Many Hong Kong families rely on Filipino helpers to cook, clean and look after their children. But could that ready supply of domestic support be about to be diverted to major cities in mainland China? That was the fear in the Hong Kong press after a comment from the Philippines Labour Department that discussions were underway with Beijing to legalise the employment of Filipino domestic helpers in five Chinese cities.
According to the Philippine Star, the country’s deputy minister of labour said a deal could be agreed as early as next month to allow the nation’s nannies to work for families in the designated cities, which will include Beijing, Shanghai and Shenzhen.

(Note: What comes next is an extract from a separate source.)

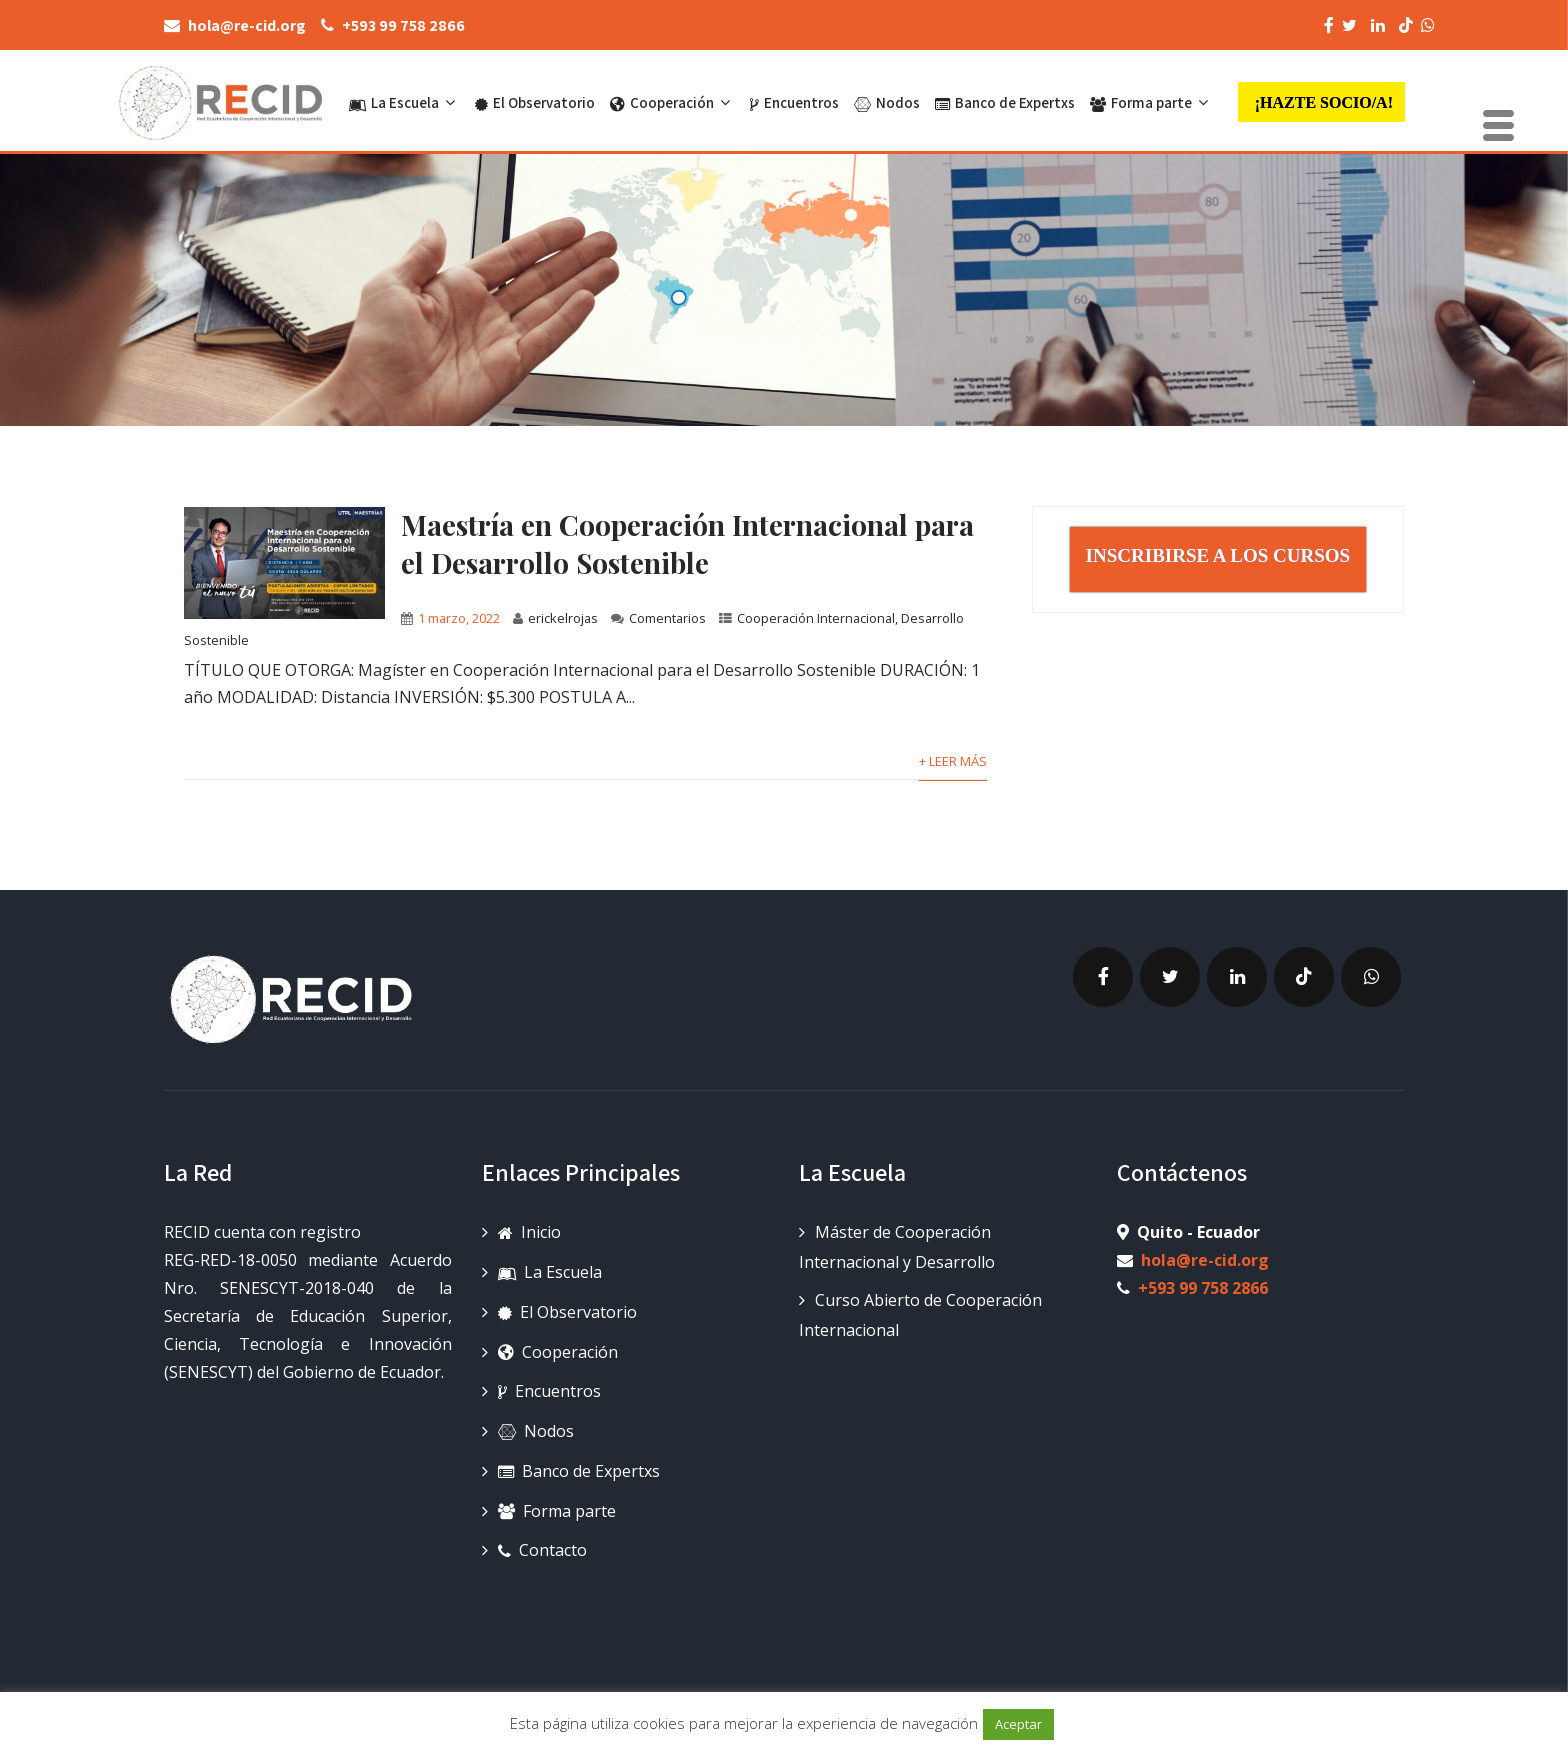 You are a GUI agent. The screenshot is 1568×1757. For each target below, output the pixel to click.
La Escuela (404, 102)
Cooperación (672, 102)
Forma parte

One of the reasons for concern in Hong Kong is that the planned minimum wage is Rmb8,000 ($1,198) a month, more than double the minimum paid to helpers in Hong Kong, prompting predictions that Filipino maids will head north of the border.
The Hong Kong Economic Times notes the move comes as economic relations between China and the Philippines continue to improve under President Rodrigo Duterte (who, unlike his predecessor, has downplayed territorial disputes in the South China Sea in favour of seeking Chinese investment).
The Apple Daily notes there is already a black market in Filipino labour, who earn (illegally) as much as Rmb5,900 a month in Shanghai. There is a preference for Filipino helpers in China, in part because mainland families feel they will improve their children’s English language skills. However, the Hong Kong newspaper also notes that it is becoming harder to find local nannies because many of the Chinese born into the one-child generation don’t want this type of work. Another complaint is that those locals who do get hired “lack respect for their employers and professional ethics, so foreign maids enjoy a higher reputation,” Apple Daily suggests.
Indeed, there has been no shortage of negative news on ‘local’ nannies in the Chinese press in recent years. The most shocking instance occurred last month when a maid with a gambling addiction set fire to her employer’s apartment, leading to the deaths of a mother and her three children (see WiC373).
The Apple Daily notes that the nanny concerned earned Rmb7,500 a month, far higher than her Hong Kong equivalent. “If foreign maids are allowed to work legally, they will be extremely sought after,” it says. “After Filipino maids amass experience in the mainland, their career prospects will be far better than in Hong Kong and perhaps in the future only a very small number of them will be willing to come to work in Hong Kong.”
Should that prove to be the case it could lead to more resentment among Hongkongers towards their mainland brethren– a trend that has been escalating over the past five years and become a source of concern for Beijing.